Man Clearly Going Through Something Buys Really Big Fantasy Book

LOS ANGELES  — Local 33-year-old Dylan Arnold, who is either in the middle of a breakup or just lost his job, was recently seen in a Barnes & Noble purchasing a really, really big fantasy book, confirmed sources who tried not to stare but just couldn’t help it.

“I guess there are supposed to be like 22 of these or something,” said Arnold while holding book one of a fantasy series no one’s even heard of. “It isn’t even finished yet. I guess the author died so some other fantasy writers are going to finish it for him. Lucky guy. Either way, I just need something, anything to fill my time. This 1,800-page novel will do. The book was so heavy that I needed help from an associate to carry it to my car. It was nice to experience some human interaction before I don’t talk to anyone for the next month.”

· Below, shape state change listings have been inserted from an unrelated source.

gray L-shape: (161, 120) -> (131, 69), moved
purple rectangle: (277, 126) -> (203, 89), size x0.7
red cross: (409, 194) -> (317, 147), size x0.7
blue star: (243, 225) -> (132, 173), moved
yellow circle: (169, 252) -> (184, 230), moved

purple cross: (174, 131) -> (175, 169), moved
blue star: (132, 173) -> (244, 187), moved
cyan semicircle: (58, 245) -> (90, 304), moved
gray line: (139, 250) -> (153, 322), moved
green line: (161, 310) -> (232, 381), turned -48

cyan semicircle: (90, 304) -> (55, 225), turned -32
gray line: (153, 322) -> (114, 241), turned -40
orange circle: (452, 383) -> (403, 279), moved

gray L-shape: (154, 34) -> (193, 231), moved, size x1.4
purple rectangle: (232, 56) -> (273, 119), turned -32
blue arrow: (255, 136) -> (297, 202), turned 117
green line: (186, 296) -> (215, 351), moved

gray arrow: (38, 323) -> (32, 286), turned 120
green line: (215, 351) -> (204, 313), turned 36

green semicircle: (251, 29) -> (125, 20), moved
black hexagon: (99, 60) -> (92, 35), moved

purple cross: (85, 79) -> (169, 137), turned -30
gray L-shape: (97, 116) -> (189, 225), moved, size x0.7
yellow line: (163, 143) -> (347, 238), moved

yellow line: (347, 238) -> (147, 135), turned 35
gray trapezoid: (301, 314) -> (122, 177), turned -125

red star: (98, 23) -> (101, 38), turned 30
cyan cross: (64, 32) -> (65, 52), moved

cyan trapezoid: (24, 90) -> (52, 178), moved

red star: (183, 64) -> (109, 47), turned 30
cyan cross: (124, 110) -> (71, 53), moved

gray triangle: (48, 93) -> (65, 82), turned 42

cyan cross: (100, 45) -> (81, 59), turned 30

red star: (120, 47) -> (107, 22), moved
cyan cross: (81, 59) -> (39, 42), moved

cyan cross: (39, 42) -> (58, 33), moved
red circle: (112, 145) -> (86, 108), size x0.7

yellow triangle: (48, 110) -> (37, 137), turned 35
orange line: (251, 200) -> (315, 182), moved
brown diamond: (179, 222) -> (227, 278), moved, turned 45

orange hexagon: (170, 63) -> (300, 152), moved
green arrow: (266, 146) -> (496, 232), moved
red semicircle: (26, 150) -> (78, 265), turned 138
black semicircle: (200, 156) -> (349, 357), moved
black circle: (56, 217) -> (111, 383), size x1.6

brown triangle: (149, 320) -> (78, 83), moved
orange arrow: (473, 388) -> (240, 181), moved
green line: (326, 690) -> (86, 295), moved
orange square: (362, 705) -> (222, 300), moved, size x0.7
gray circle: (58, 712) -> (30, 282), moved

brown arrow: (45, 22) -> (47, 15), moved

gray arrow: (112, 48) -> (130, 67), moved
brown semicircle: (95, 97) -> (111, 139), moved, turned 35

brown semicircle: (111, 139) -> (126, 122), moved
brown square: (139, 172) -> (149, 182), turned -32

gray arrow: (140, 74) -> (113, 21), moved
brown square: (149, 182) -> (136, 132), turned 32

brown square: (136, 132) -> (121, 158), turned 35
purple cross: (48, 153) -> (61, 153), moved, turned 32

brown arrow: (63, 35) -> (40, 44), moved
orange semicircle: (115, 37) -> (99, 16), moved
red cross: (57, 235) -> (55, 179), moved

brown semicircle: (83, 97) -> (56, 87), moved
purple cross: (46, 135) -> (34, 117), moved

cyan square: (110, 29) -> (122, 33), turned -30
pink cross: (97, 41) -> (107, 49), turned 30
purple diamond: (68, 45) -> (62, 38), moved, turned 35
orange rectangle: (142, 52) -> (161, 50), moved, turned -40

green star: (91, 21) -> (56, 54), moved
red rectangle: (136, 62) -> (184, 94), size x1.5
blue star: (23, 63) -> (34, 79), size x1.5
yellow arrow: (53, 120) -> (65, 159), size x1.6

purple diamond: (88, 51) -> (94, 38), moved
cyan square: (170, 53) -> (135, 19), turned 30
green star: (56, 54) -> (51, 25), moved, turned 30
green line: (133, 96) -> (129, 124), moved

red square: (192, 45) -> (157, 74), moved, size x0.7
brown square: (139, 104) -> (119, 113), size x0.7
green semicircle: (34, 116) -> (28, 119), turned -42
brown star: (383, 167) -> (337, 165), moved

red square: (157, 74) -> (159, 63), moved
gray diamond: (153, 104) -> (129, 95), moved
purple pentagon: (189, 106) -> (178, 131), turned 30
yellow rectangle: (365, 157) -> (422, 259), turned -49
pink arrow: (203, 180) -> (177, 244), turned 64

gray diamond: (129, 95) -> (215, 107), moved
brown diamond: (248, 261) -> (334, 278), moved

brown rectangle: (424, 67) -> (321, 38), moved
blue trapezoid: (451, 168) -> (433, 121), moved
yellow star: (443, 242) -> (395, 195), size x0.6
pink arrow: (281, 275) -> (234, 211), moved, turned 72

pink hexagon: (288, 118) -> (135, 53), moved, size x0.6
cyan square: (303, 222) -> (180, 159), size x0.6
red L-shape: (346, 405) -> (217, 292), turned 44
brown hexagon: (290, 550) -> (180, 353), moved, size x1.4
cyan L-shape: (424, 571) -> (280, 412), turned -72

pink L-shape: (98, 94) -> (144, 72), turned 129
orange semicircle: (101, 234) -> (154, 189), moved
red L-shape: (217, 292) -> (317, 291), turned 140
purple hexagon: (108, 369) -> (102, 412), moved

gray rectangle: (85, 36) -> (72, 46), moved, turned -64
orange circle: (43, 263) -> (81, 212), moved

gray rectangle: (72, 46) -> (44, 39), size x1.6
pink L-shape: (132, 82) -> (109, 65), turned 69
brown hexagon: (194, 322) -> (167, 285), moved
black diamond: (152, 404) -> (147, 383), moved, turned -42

The massive tome of a book caught the eye of fellow shopper Greg Cobb, who couldn’t believe the size of this fucking thing. 

“That disheveled man, who clearly was just told that he has a terminal illness or someone stole his identity, was meandering about with the biggest book I’ve seen in all my years,” said Cobb. “I have no clue how anyone could finish a book that large, but he clearly does not bother with showering or clean clothes, so I suppose he now has a lot of free time on his hands.” 

Jonathan Shouta of Harper Collins Publishing noted that men who are clearly going through something make up a significant portion of readership in the fantasy genre.

“Our books provide a wonderful escape for someone who was likely saving up for an engagement ring before their partner told them they were moving to Denver,” said Shouta. “The worlds our authors create allow for our readers to divide into lands unknown. Places where they haven’t just been let go from a position that was supposed to be temporary and ended up being eight, miserable, under-paid years. We are also very popular in prisons.” 

At press time, Arnold was seen utilizing the bookstore’s buy-one-get-one free cookie promotion on his receipt for his first meal of the day at 8:30 p.m.